### ACTIVITY
If a line in the records below contains the word "thuismilieu", return that line.

### RECORDS FOR THIS EXERCISE
──────────

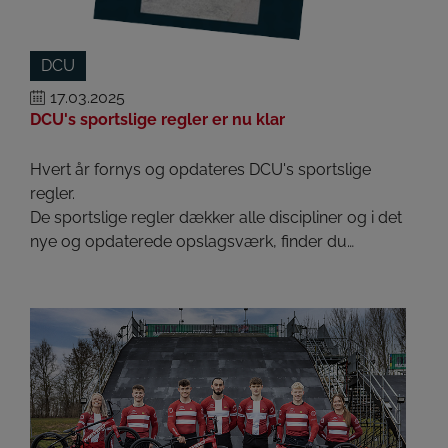
DCU
17.03.2025
DCU's sportslige regler er nu klar
Hvert år fornys og opdateres DCU's sportslige
regler.
De sportslige regler dækker alle discipliner og i det
nye og opdaterede opslagsværk, finder du…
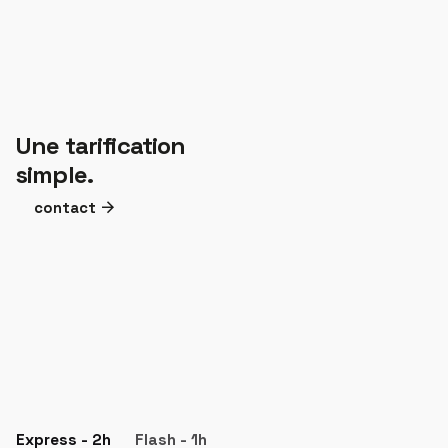
Une tarification
simple.
contact
Express - 2h
Flash - 1h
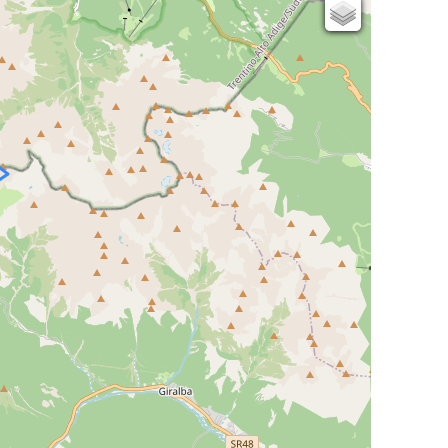
Cartes IGN
Open Topo Map
Open Street Map
ESRI Word Imagery
Photographies aériennes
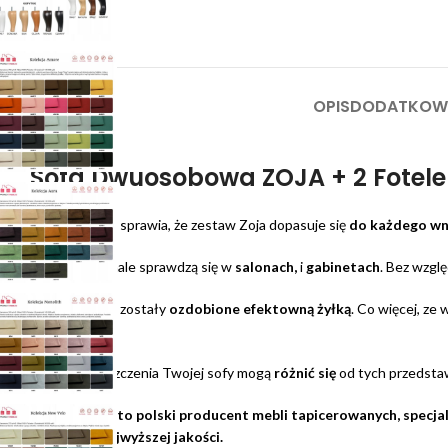
OPIS
DODATKOWE
Sofa Dwuosobowa ZOJA + 2 Fotele
Prosty design sprawia, że zestaw Zoja dopasuje się
do każdego wn
Meble doskonale sprawdzą się w
salonach,
i
gabinetach
. Bez wzglę
Boki sofy Zoja zostały
ozdobione efektowną żyłką
. Co więcej, ze
wizualną
.
Uwaga!
Marszczenia Twojej sofy mogą
różnić się
od tych przedstaw
FamilyMeble to polski producent mebli tapicerowanych, specjali
gwarancją najwyższej jakości.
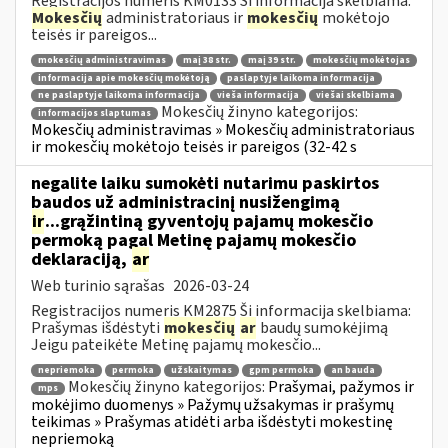
Registracijos numeris KM0133 Ši informacija skelbiama:
Mokesčių
administratoriaus ir
mokesčių
mokėtojo
teisės ir pareigos...
mokesčių administravimas
maį 38 str.
maį 39 str.
mokesčių mokėtojas
informacija apie mokesčių mokėtoją
paslaptyje laikoma informacija
ne paslaptyje laikoma informacija
vieša informacija
viešai skelbiama
Mokesčių žinyno kategorijos:
informacijos slaptumas
Mokesčių administravimas » Mokesčių administratoriaus
ir mokesčių mokėtojo teisės ir pareigos (32-42 s
negalite laiku sumokėti nutarimu paskirtos
baudos už administracinį nusižengimą
ir
...grąžintiną gyventojų pajamų mokesčio
permoką pagal Metinę pajamų mokesčio
deklaraciją,
ar
Web turinio sąrašas
2026-03-24
Registracijos numeris KM2875 Ši informacija skelbiama:
Prašymas išdėstyti
mokesčių
ar
baudų sumokėjimą
Jeigu pateikėte Metinę pajamų mokesčio...
nepriemoka
permoka
užskaitymas
gpm permoka
an bauda
Mokesčių žinyno kategorijos:
Prašymai, pažymos ir
mps
mokėjimo duomenys » Pažymų užsakymas ir prašymų
teikimas » Prašymas atidėti arba išdėstyti mokestinę
nepriemoką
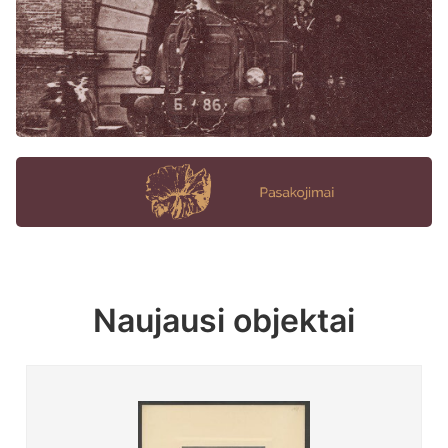
Naujausi objektai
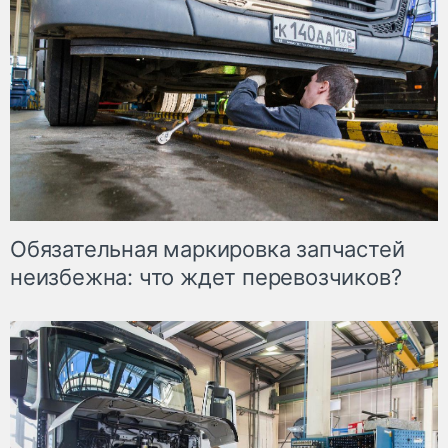
Обязательная маркировка запчастей
неизбежна: что ждет перевозчиков?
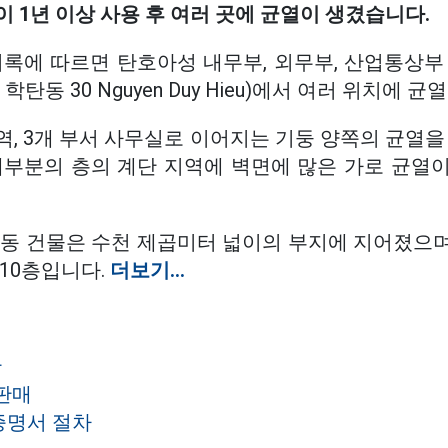
 1년 이상 사용 후 여러 곳에 균열이 생겼습니다.
기록에 따르면 탄호아성 내무부, 외무부, 산업통상부
학탄동 30 Nguyen Duy Hieu)에서 여러 위치에 
, 3개 부서 사무실로 이어지는 기둥 양쪽의 균열을
대부분의 층의 계단 지역에 벽면에 많은 가로 균열
합동 건물은 수천 제곱미터 넓이의 부지에 지어졌으
10층입니다.
더보기...
산
 판매
증명서 절차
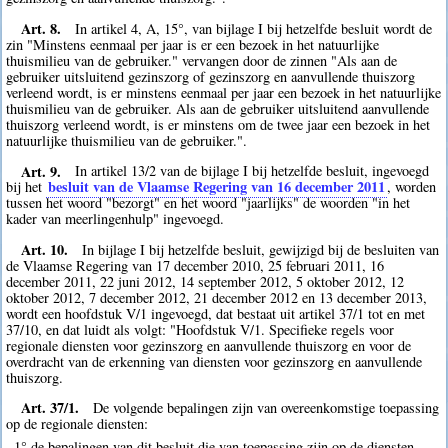
Art. 8.
In artikel 4, A, 15°, van bijlage I bij hetzelfde besluit wordt de
zin "Minstens eenmaal per jaar is er een bezoek in het natuurlijke
thuismilieu van de gebruiker." vervangen door de zinnen "Als aan de
gebruiker uitsluitend gezinszorg of gezinszorg en aanvullende thuiszorg
verleend wordt, is er minstens eenmaal per jaar een bezoek in het natuurlijke
thuismilieu van de gebruiker. Als aan de gebruiker uitsluitend aanvullende
thuiszorg verleend wordt, is er minstens om de twee jaar een bezoek in het
natuurlijke thuismilieu van de gebruiker.".
Art. 9.
In artikel 13/2 van de bijlage I bij hetzelfde besluit, ingevoegd
besluit van de Vlaamse Regering van 16 december 2011
bij het
, worden
tussen het woord "bezorgt" en het woord "jaarlijks" de woorden "in het
kader van meerlingenhulp" ingevoegd.
Art. 10.
In bijlage I bij hetzelfde besluit, gewijzigd bij de besluiten van
de Vlaamse Regering van 17 december 2010, 25 februari 2011, 16
december 2011, 22 juni 2012, 14 september 2012, 5 oktober 2012, 12
oktober 2012, 7 december 2012, 21 december 2012 en 13 december 2013,
wordt een hoofdstuk V/1 ingevoegd, dat bestaat uit artikel 37/1 tot en met
37/10, en dat luidt als volgt: "Hoofdstuk V/1. Specifieke regels voor
regionale diensten voor gezinszorg en aanvullende thuiszorg en voor de
overdracht van de erkenning van diensten voor gezinszorg en aanvullende
thuiszorg.
Art. 37/1.
De volgende bepalingen zijn van overeenkomstige toepassing
op de regionale diensten:
1° de bepalingen van dit besluit die van toepassing zijn op de diensten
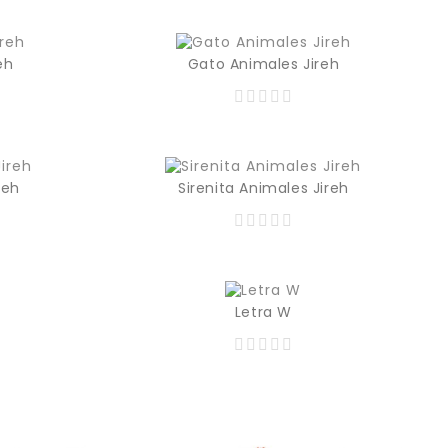
Precio
Prec
eh
Gato Animales Jireh
365,00 MXN
365,00 MXN
Precio
Prec
reh
Sirenita Animales Jireh
365,00 MXN
365,00 MXN
Precio
Prec
Letra W
Precio
Prec
129,00 MXN
129,00 MXN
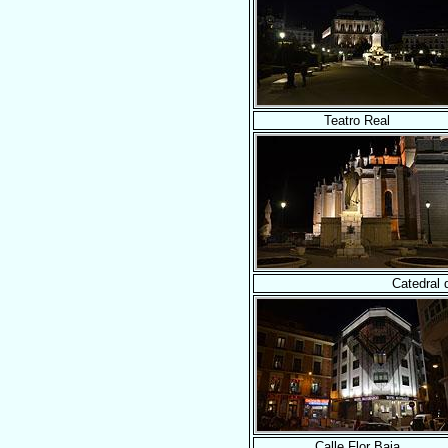
Teatro Real
Catedral 
Calle Flor Baja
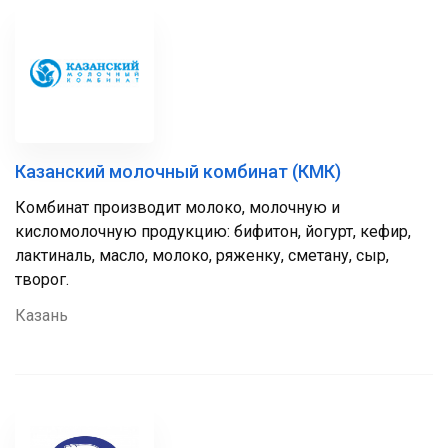
Казанский молочный комбинат (КМК)
Комбинат производит молоко, молочную и
кисломолочную продукцию: бифитон, йогурт, кефир,
лактиналь, масло, молоко, ряженку, сметану, сыр,
творог.
Казань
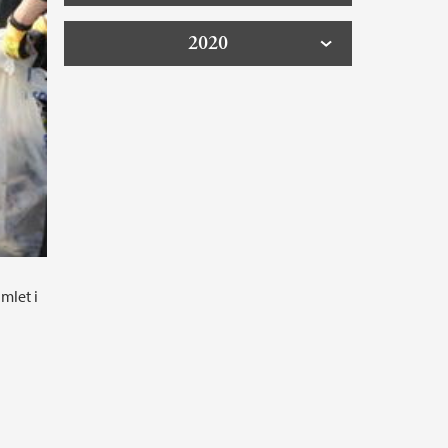
2020
mlet i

──────────

### EXERCISE SOLUTION
thuismilieu van de gebruiker." vervangen door de zinnen "Als aan de
thuismilieu van de gebruiker. Als aan de gebruiker uitsluitend aanvullende
natuurlijke thuismilieu van de gebruiker.".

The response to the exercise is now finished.